Setelah lomba mewarnai, rombongan beranjak ke Tugu Teuku Umar. Jaraknya hanya terpaut sekitar 20 meter dari kafe tempat anak-anak tersebut mengorat-oret tadi.

Selain diberi edukasi mengenai sejarah, di lokasi Teuku Umar tertembak, itu mereka diberi pelajaran singkat cara menabuh rapa'i, yakni alat musik pukul tradisional khas Aceh.

 

Simak juga video pilihan berikut ini:

2 dari 2 halaman

Edukasi Budaya dan Pariwisata

Menurut Riski predikat difabel bukan berarti sekat yang membeda-bedakan. Terlebih melahirkan stigma dan diskriminasi.

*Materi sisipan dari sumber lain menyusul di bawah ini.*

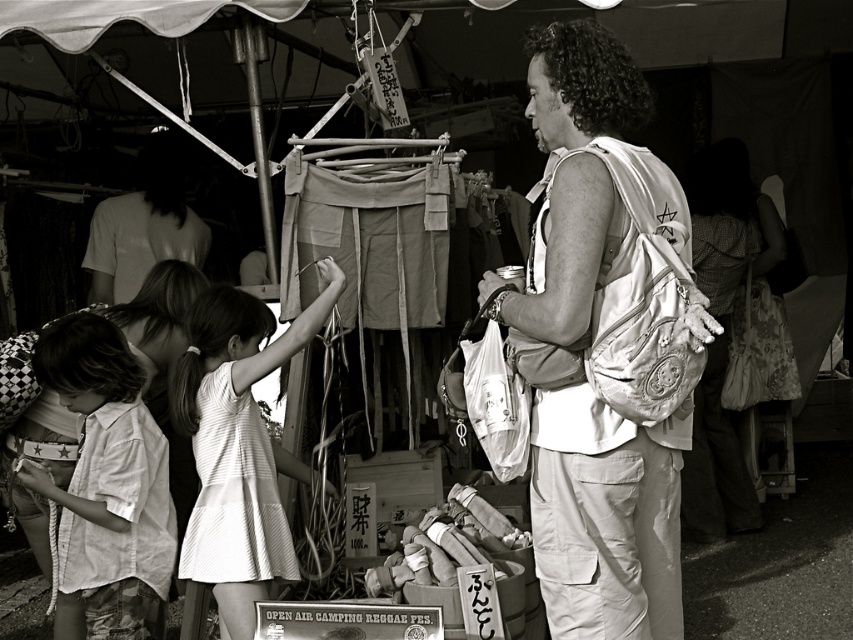 Consider the image. In the market scene, you see a white fabric bag at center and a white striped dress at center. Which object is located to the right of the other?

The white fabric bag at center is positioned on the right side of white striped dress at center. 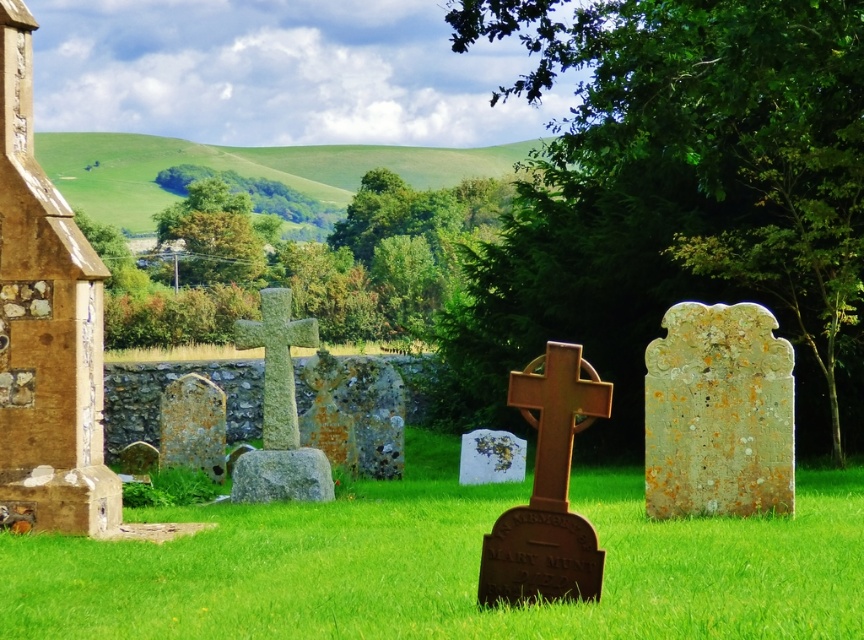 Question: Which point is farther to the camera?

Choices:
 (A) rustic wood cross at center
 (B) green grassy at center
 (C) speckled stone gravestone at center

Answer: (C)

Question: Which point is farther to the camera?

Choices:
 (A) (494, 448)
 (B) (701, 365)
 (C) (65, 467)
 (D) (269, 298)

Answer: (A)

Question: Is brown stone church at left positioned before speckled stone gravestone at center-left?

Choices:
 (A) yes
 (B) no

Answer: (A)

Question: Among these objects, which one is farthest from the camera?

Choices:
 (A) rustic wood cross at center
 (B) green stone cross at center
 (C) lichen-covered stone gravestone at center-right

Answer: (B)

Question: Observing the image, what is the correct spatial positioning of brown stone church at left in reference to gray stone gravestone at center?

Choices:
 (A) left
 (B) right

Answer: (A)

Question: Does brown stone church at left lie behind gray stone gravestone at center?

Kegiatan JEUT yang rencananya digelar rutin, itu diharap menjadi salah satu gebrakan. Mencairkan kontruksi sosial masyarakat yang selama ini menempatkan disabilitas sebagai yang berbeda.

"Jadi tidak hanya wisatawan lokal yang menganggap diri normal saja yang bisa menikmati pariwisata. Bahkan anak disabilitas bisa menikmati pariwasata dan kami edukasi tentang budaya, tapi dengan cara-cara yang tidak bikin mereka bosan," jelasnya.

Niat tersebut terejawantah dalam bentuk petisi. Petisi ini ditandatangani di atas kain putih 50x40 sentimeter yang ditulis pada akhir kegiatan hari itu.

"Jadi petisi ini kita bawa ke provinsi nanti. Jadi kami ingin rencananya menyetarakan, tentang hak-hak edukasi pariwisata budaya," kata pasangan Inong Duta Wisata Aceh Barat 2019, Ana Sofiatul Juwinda itu.